Monday, January 02, 2006

National Just Read More Novels Month

Around November all the great blogs I like to read get all quiet because everyone decides to join in on National Novel Writing Month or some such nonsense. NaNoWriMo, as it gets clumsily abbreviated, is when everyone with too much time on their hands decides to string together 50,000 words within 30 days and call it a novel. According to the official website, a few of these hard drive cloggers have actually gotten published.

I have to admit, the thought of writing a novel is pretty intriguing to anyone who has read a book and said, “I could write a better book than this poorly edited excuse.” I think even the NaNoWriMo “Winners” would have to admit that writing, like plumbing, hang-gliding, and neurosurgery, is harder than it looks. Every time I get the urge to write for potential publication, I lay down for a few minutes and it passes. I think I’ll leave writing to the professionals.

I have ransacked my Kurt Vonnegut archives to find the correct quote and I can’t so I’ll have to paraphrase something Vonnegut said when asked about the need for more writers. He replied that the world had plenty of great writers, what we really needed was a better supply of readers. (And if anyone can find the quote or find who really said it if I am just misremembering, they will earn my gratitude.)

In that spirit, I hereby, unilaterally and with no other authority that which I have granted myself, declare January to be National Just Read More Novels Month or NaJuReMoNoMo, pronounced Nah-JOO-REE-Moe-NO-Moe if you really think you are going to have a chance to say it out loud and not sound like a total dweeb.

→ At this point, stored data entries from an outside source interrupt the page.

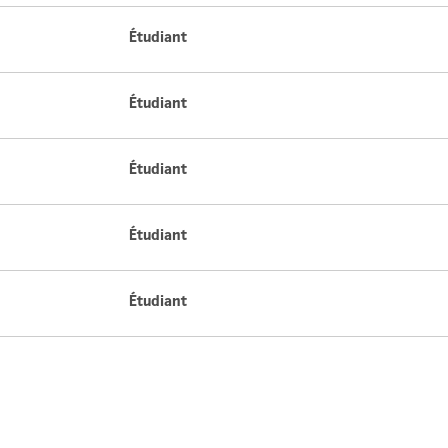
Étudiant
Étudiant
Étudiant
Étudiant
Étudiant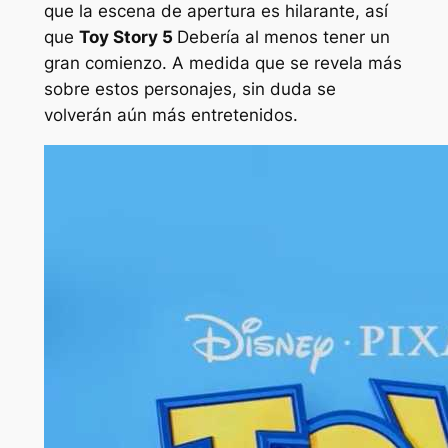
que la escena de apertura es hilarante, así
que
Toy Story 5
Debería al menos tener un
gran comienzo. A medida que se revela más
sobre estos personajes, sin duda se
volverán aún más entretenidos.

If you’re like me, your book purchasing outpaces your book reading by a good margin. The purpose of NaJuReMoNoMo is to get around to reading all the books you buy and put on the nightstand or hide on a shelf and say you’ll get around to reading. January is a great month for this since it’s the middle of the winter, there are no upcoming major holidays to prepare for, and everyone is flush with Borders gift certificates.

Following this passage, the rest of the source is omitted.